Fountains in Italy are a destination unto themselves. Perfect for a city scavenger hunt for the kids (or the kid in in anyone); a free, always-open and in situ work of art; and ideal for splashing yourself (not necessarily splashing in) on a hot day.
So, take a photo, throw a coin, and then move on. Or, spend some time getting to know a fountain and you’ll usually get a feel for the town’s history, or at least be intrigued by it. Take the Fountain of the 99 Spouts in the city of L’Aquila Italy for example.

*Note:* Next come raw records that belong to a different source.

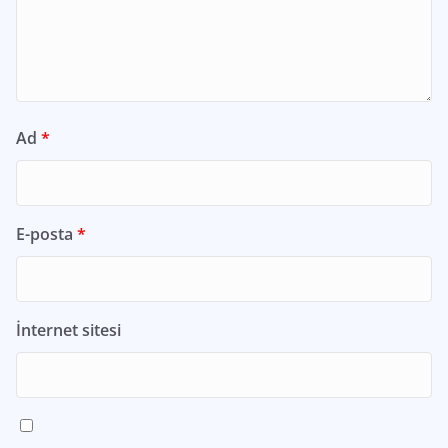
Ad
*
E-posta
*
İnternet sitesi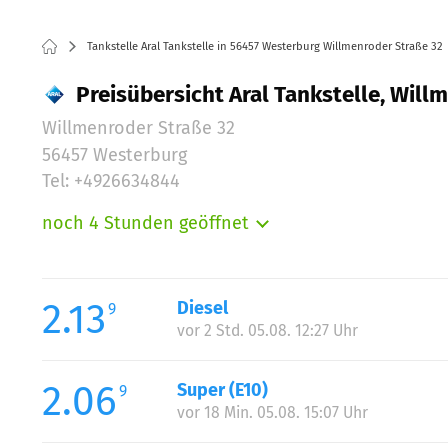
Tankstelle Aral Tankstelle in 56457 Westerburg Willmenroder Straße 32
Preisübersicht Aral Tankstelle, Wil
Willmenroder Straße 32
56457 Westerburg
Tel: +4926634844
noch 4 Stunden geöffnet
Montag:
Dienstag:
Mittwoch:
2.13
Diesel
9
Donnerstag:
vor 2 Std. 05.08. 12:27 Uhr
Freitag:
Samstag:
2.06
Super (E10)
9
Sonntag:
vor 18 Min. 05.08. 15:07 Uhr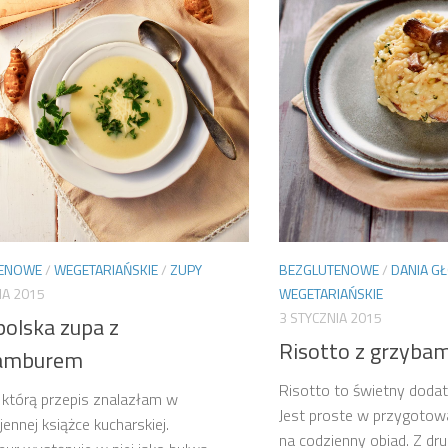
TENOWE
/
WEGETARIAŃSKIE
/
ZUPY
BEZGLUTENOWE
/
DANIA G
IA 2015
WEGETARIAŃSKIE
3 STYCZNIA 2015
polska zupa z
Risotto z grzybam
namburem
Risotto to świetny doda
 którą przepis znalazłam w
Jest proste w przygotowa
ennej książce kucharskiej.
na codzienny obiad. Z dru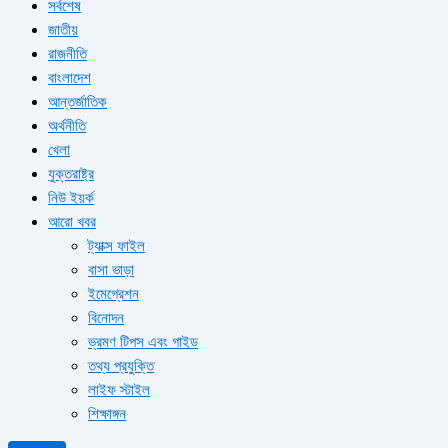
সর্বশেষ
জাতীয়
রাজনীতি
বাংলাদেশ
আন্তর্জাতিক
অর্থনীতি
খেলা
যুক্তরাষ্ট্র
নিউ ইয়র্ক
আরো খবর
ট্যাক্স ফাইল
বাসা ভাড়া
ইমেগ্রেশন
বিনোদন
ভ্রমণ টিপস এবং গাইড
তথ্য প্রযুক্তি
লাইফ স্টাইল
শিক্ষাঙ্গন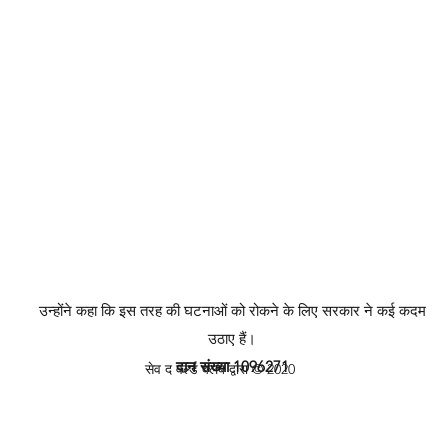
उन्होंने कहा कि इस तरह की घटनाओं को रोकने के लिए सरकार ने कई कदम
उठाए हैं।
दान संख्या 1096271
सेव द वर्ल्ड क्लब द्वारा © 2020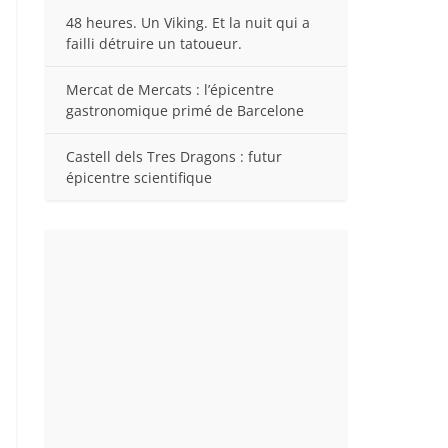
48 heures. Un Viking. Et la nuit qui a
failli détruire un tatoueur.
Mercat de Mercats : l’épicentre
gastronomique primé de Barcelone
Castell dels Tres Dragons : futur
épicentre scientifique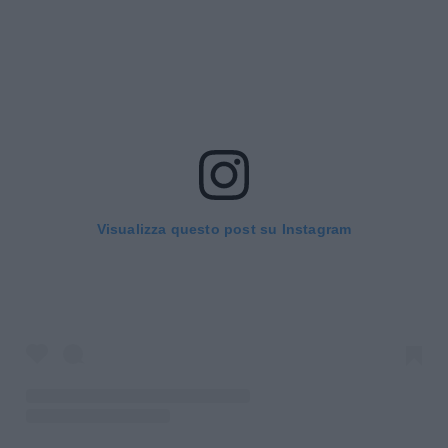
Visualizza questo post su Instagram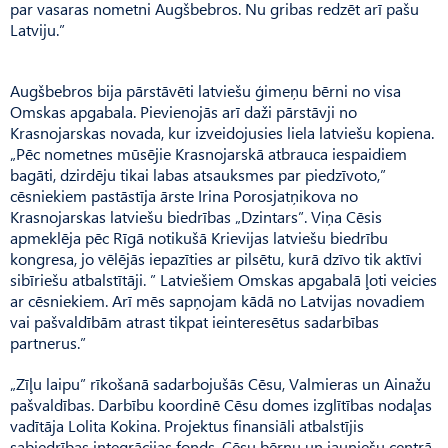
par vasaras nometni Augšbebros. Nu gribas redzēt arī pašu
Latviju.”
Augšbebros bija pārstāvēti latviešu ģimeņu bērni no visa
Omskas apgabala. Pievienojās arī daži pārstāvji no
Krasnojarskas novada, kur izveidojusies liela latviešu kopiena.
„Pēc nometnes mūsējie Krasnojarskā atbrauca iespaidiem
bagāti, dzirdēju tikai labas atsauksmes par piedzīvoto,”
cēsniekiem pastāstīja ārste Irina Porosjatņikova no
Krasnojarskas latviešu biedrības „Dzintars”. Viņa Cēsis
apmeklēja pēc Rīgā notikušā Krievijas latviešu biedrību
kongresa, jo vēlējās iepazīties ar pilsētu, kurā dzīvo tik aktīvi
sibīriešu atbalstītāji. ” Latviešiem Omskas apgabalā ļoti veicies
ar cēsniekiem. Arī mēs sapņojam kādā no Latvijas novadiem
vai pašvaldībām atrast tikpat ieinteresētus sadarbības
partnerus.”
„Zīļu laipu” rīkošanā sadarbojušās Cēsu, Valmieras un Ainažu
pašvaldības. Darbību koordinē Cēsu domes izglītības nodaļas
vadītāja Lolita Kokina. Projektus finansiāli atbalstījis
sabiedrības integrācijas fonds. Cēsu bērnu un jauniešu centrā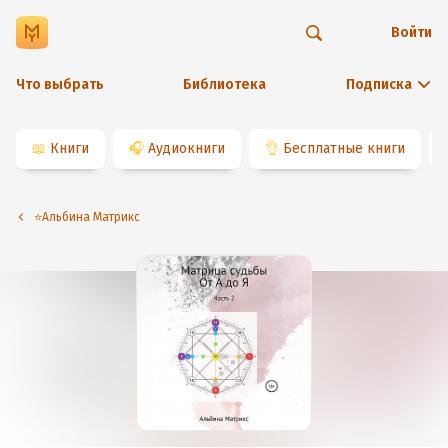
Войти
Что выбрать
Библиотека
Подписка
📖
Книги
🎧
Аудиокниги
👌
Бесплатные книги
⭐️Альбина Матрикс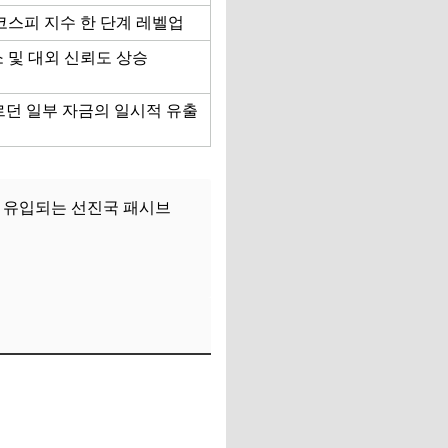
코스피 지수 한 단계 레벨업
 및 대외 신뢰도 상승
르던 일부 자금의 일시적 유출
로 유입되는 선진국 패시브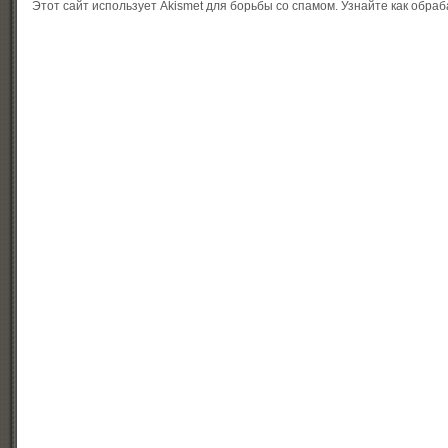
Этот сайт использует Akismet для борьбы со спамом.
Узнайте как обра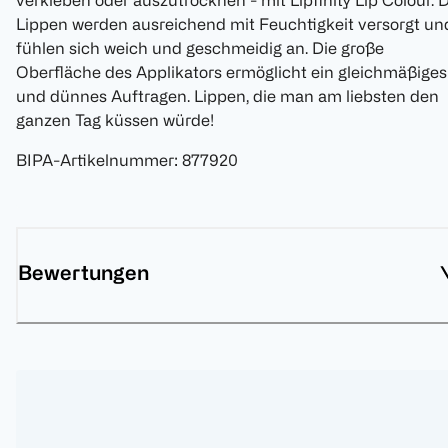
verkleben oder auszutrocknen - mit Lipfinity Lip Colour. 
Lippen werden ausreichend mit Feuchtigkeit versorgt un
fühlen sich weich und geschmeidig an. Die große
Oberfläche des Applikators ermöglicht ein gleichmäßiges
und dünnes Auftragen. Lippen, die man am liebsten den
ganzen Tag küssen würde!
BIPA-Artikelnummer
:
877920
Bewertungen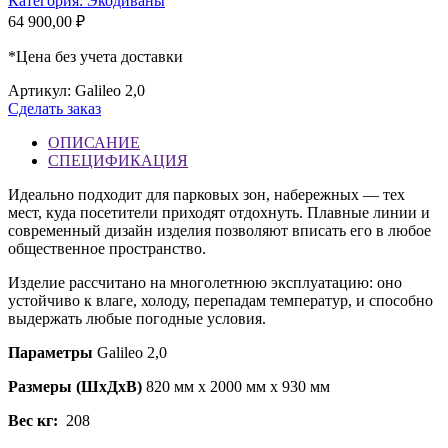
Категория: Экодиваны
64 900,00
₽
*Цена без учета доставки
Артикул: Galileo 2,0
Сделать заказ
ОПИСАНИЕ
CПЕЦИФИКАЦИЯ
Идеально подходит для парковых зон, набережных — тех
мест, куда посетители приходят отдохнуть. Плавные линии и
современный дизайн изделия позволяют вписать его в любое
общественное пространство.
Изделие рассчитано на многолетнюю эксплуатацию: оно
устойчиво к влаге, холоду, перепадам температур, и способно
выдержать любые погодные условия.
Параметры
Galileo 2,0
Размеры (ШхДхВ)
820 мм х 2000 мм х 930 мм
Вес кг:
208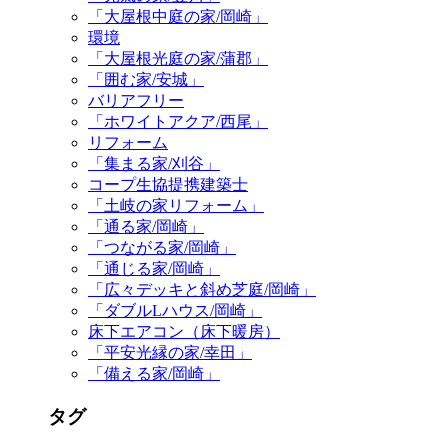
「大屋根中庭の家/岡崎」
環境
「大屋根光庭の家/蒲郡」
「囲む家/安城」
バリアフリー
「ホワイトアクア/西尾」
リフォーム
「集まる家/刈谷」
コープ生協提携建築士
「土岐の家リフォーム」
「通る家/岡崎」
「つながる家/岡崎」
「通じる家/岡崎」
「広々デッキと斜め芝庭/岡崎」
「ダブルLハウス/岡崎」
床下エアコン（床下暖房）
「平安光縁の家/幸田」
「備える家/岡崎」
タグ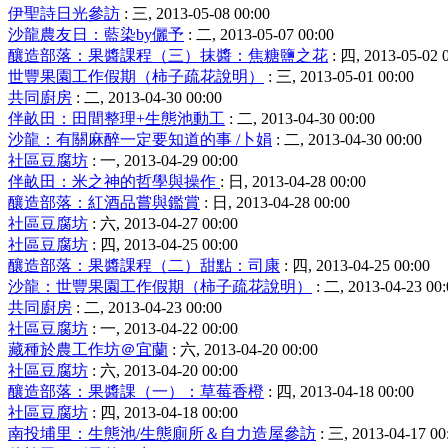
伊聖詩日光參訪
: 三, 2013-05-08 00:00
沙龍農友日：藍染by儷予
: 二, 2013-05-07 00:00
釀造部落：果醬課程（三）抹醬：焦糖鹽之花
: 四, 2013-05-02 
世豐果園工作假期（柿子疏花說明）
: 三, 2013-05-01 00:00
共同廚房
: 二, 2013-04-30 00:00
伴畝田：田間整理+生態池動工
: 二, 2013-04-30 00:00
沙龍：有關麻醉一定要知道的事 /卜娟
: 二, 2013-04-30 00:00
社區豆腐坊
: 一, 2013-04-29 00:00
伴畝田：米之神的哲學與操作
: 日, 2013-04-28 00:00
釀造部落：紅酒品嘗與鑑賞
: 日, 2013-04-28 00:00
社區豆腐坊
: 六, 2013-04-27 00:00
社區豆腐坊
: 四, 2013-04-25 00:00
釀造部落：果醬課程（二）甜點：司康
: 四, 2013-04-25 00:00
沙龍：世豐果園工作假期（柿子疏花說明）
: 二, 2013-04-23 00:
共同廚房
: 二, 2013-04-23 00:00
社區豆腐坊
: 一, 2013-04-22 00:00
藏種於農工作坊＠宜蘭
: 六, 2013-04-20 00:00
社區豆腐坊
: 六, 2013-04-20 00:00
釀造部落：果醬課（一）：草莓香橙
: 四, 2013-04-18 00:00
社區豆腐坊
: 四, 2013-04-18 00:00
南投埔里：生態池/生態廁所＆自力造屋參訪
: 三, 2013-04-17 00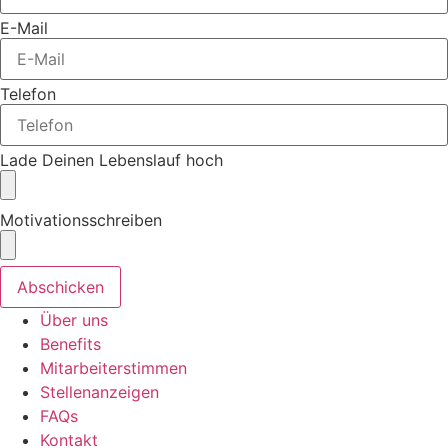
E-Mail
Telefon
Lade Deinen Lebenslauf hoch
Motivationsschreiben
Abschicken
Über uns
Benefits
Mitarbeiterstimmen
Stellenanzeigen
FAQs
Kontakt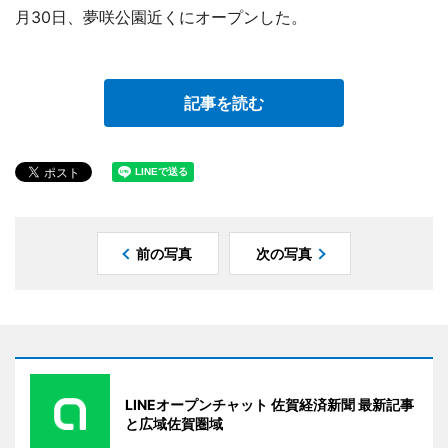
月30日、夢咲公園近くにオープンした。
記事を読む
前の写真
次の写真
LINEオープンチャット 佐賀経済新聞 最新記事
と広域佐賀圏域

Ice-cold water has been gushing from this fountain for over 700 years, but nobody knows where the water comes from. Why are only 93 of the 99 spouts carved (as men, women, and animals) while 6 are plain? Nobody knows. Why is there what looks like a Templar Cross carved into the wall above the fountain? Nobody knows. There are more unexplained things about the fountain too.
What we do know: the fountain was built in 1272, designed by Tancredi da Pentimo, and was originally called La Rivera after the L’Aquila neighborhood which bordered the Aterno river. (Tancredi is allegedly buried somewhere under the fountain, but really, nobody knows.) The fountain’s current name is related to L’Aquila’s history: the town was founded in the early 13th century from 99 neighboring villages and 99 castles.
The L’Aquila Earthquake
You may know that L’Aquila and many towns in the surrounding area were damaged during an earthquake in early April 2009. Almost 300 people were killed and over 48,000 left homeless. As of this writing, things are nowhere near back to normal. But: the fountain was not damaged, and can still be visited. It’s near the train station, and easy to get to, though not incredibly well signposted.
L’Aquila after all has had 11 documented earthquakes since the 14th century and been rebuilt every time.